From: "J. Bruce Fields" <bfields@fieldses.org>
To: Chuck Lever <chuck.lever@oracle.com>
Cc: linux-rdma@vger.kernel.org, linux-nfs@vger.kernel.org
Subject: Re: [PATCH v3] nfsd: Fix NFSv4 READ on RDMA when using readv
Date: Tue, 4 Feb 2020 12:21:54 -0500 [thread overview]
Message-ID: <20200204172154.GB8763@fieldses.org> (raw)
In-Reply-To: <20200201195914.12238.15729.stgit@bazille.1015granger.net>
On Sat, Feb 01, 2020 at 03:05:19PM -0500, Chuck Lever wrote:
> svcrdma expects that the payload falls precisely into the xdr_buf
> page vector. This does not seem to be the case for
> nfsd4_encode_readv().
>
> This code is called only when fops->splice_read is missing or when
> RQ_SPLICE_OK is clear, so it's not a noticeable problem in many
> common cases.
>
> Add new transport method: ->xpo_read_payload so that when a READ
> payload does not fit exactly in rq_res's page vector, the XDR
> encoder can inform the RPC transport exactly where that payload is,
> without the payload's XDR pad.
>
> That way, when a Write chunk is present, the transport knows what
> byte range in the Reply message is supposed to be matched with the
> chunk.
>
> Note that the Linux NFS server implementation of NFS/RDMA can
> currently handle only one Write chunk per RPC-over-RDMA message.
> This simplifies the implementation of this fix.
>
> Fixes: b04209806384 ("nfsd4: allow exotic read compounds")
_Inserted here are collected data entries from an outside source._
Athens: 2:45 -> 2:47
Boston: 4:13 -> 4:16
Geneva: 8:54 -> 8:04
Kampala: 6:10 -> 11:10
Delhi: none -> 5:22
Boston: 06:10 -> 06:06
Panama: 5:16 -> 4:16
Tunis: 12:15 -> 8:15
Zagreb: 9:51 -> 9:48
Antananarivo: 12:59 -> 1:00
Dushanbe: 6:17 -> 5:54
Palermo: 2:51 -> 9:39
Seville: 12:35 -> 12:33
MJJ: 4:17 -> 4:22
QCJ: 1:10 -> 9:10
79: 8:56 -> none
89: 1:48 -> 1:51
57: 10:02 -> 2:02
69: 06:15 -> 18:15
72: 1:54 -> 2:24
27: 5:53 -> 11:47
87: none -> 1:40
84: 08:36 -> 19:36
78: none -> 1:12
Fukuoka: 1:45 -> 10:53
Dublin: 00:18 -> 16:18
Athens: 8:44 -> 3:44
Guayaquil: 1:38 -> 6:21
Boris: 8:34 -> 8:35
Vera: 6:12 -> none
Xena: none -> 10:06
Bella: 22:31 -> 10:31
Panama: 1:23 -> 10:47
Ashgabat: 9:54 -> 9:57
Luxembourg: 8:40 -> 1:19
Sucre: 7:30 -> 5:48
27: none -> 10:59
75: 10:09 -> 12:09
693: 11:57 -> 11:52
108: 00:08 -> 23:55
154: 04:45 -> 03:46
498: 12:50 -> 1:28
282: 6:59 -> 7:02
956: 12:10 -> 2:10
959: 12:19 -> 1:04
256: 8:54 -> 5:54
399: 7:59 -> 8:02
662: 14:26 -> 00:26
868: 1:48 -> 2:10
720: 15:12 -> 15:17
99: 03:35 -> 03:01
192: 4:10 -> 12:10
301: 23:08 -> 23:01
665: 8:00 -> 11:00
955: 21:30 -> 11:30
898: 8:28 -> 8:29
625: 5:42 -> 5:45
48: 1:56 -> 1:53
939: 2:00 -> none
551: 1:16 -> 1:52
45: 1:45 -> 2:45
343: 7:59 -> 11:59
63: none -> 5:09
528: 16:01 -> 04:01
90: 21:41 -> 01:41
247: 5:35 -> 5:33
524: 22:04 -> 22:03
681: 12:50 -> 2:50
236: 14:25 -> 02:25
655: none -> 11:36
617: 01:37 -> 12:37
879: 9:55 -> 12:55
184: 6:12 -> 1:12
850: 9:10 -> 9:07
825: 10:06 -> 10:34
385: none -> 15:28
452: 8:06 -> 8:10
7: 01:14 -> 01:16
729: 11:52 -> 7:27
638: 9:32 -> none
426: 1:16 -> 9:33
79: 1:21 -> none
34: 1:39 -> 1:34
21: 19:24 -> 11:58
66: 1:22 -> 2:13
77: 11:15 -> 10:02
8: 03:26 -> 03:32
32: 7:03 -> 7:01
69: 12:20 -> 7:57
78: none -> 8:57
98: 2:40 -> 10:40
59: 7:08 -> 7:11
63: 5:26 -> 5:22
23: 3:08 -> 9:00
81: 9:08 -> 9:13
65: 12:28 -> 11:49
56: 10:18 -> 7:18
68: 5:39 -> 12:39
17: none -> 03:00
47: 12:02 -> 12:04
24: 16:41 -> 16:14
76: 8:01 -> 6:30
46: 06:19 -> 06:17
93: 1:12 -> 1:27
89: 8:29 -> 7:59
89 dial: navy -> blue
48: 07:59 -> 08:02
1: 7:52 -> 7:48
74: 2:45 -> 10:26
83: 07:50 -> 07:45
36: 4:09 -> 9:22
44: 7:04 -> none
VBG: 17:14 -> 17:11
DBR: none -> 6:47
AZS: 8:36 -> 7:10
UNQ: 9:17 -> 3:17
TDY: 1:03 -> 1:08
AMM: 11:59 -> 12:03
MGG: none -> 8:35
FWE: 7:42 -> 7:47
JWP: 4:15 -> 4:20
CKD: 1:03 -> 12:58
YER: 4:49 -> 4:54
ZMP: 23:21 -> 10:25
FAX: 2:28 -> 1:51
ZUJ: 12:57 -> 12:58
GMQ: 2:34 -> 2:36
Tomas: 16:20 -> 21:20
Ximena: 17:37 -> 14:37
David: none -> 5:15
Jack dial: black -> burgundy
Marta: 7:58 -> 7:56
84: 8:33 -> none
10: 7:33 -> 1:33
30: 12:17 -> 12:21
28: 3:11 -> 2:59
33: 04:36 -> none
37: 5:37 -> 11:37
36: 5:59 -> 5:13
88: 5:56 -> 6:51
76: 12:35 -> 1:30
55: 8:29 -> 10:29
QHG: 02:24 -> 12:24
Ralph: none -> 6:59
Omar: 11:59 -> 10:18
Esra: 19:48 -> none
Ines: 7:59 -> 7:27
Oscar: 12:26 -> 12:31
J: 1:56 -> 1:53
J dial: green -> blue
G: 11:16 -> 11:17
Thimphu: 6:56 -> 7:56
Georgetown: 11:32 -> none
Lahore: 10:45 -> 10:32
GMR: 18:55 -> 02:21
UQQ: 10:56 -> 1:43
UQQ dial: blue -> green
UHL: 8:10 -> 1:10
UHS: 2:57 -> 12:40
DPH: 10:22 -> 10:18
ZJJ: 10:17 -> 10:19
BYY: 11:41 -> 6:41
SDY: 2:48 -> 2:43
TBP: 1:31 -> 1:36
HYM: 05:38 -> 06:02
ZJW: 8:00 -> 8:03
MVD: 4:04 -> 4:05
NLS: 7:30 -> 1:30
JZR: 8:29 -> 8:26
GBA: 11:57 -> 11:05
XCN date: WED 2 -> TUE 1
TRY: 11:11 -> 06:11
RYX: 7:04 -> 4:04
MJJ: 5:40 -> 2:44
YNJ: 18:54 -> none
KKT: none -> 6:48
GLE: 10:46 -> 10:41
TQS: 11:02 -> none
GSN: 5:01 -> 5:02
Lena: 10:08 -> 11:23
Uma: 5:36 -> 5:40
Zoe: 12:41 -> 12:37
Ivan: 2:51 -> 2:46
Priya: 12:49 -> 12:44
> Buglink: https://bugzilla.kernel.org/show_bug.cgi?id=198053
> Signed-off-by: Chuck Lever <chuck.lever@oracle.com>
> ---
>
> Hi Bruce-
>
> This fix seems closer to being merge-able. I've tested it by wiring
> the NFSv4 READ Reply encoder to always use readv. I've run the git
> regression suite with NFSv3, NFSv4.0, and NFSv4.1 using all three
> flavors of Kerberos and sec=sys, all on NFS/RDMA.
>
> Aside from a new no-op function call, the TCP path is not perturbed.
>
>
> Changes since RFC2:
> - Take Trond's suggestion to use xdr->buf->len
> - Squash fix down to a single patch
I liked them better split out.
This seems fine to me, though.
Could you ping me again in another week, after the merge window?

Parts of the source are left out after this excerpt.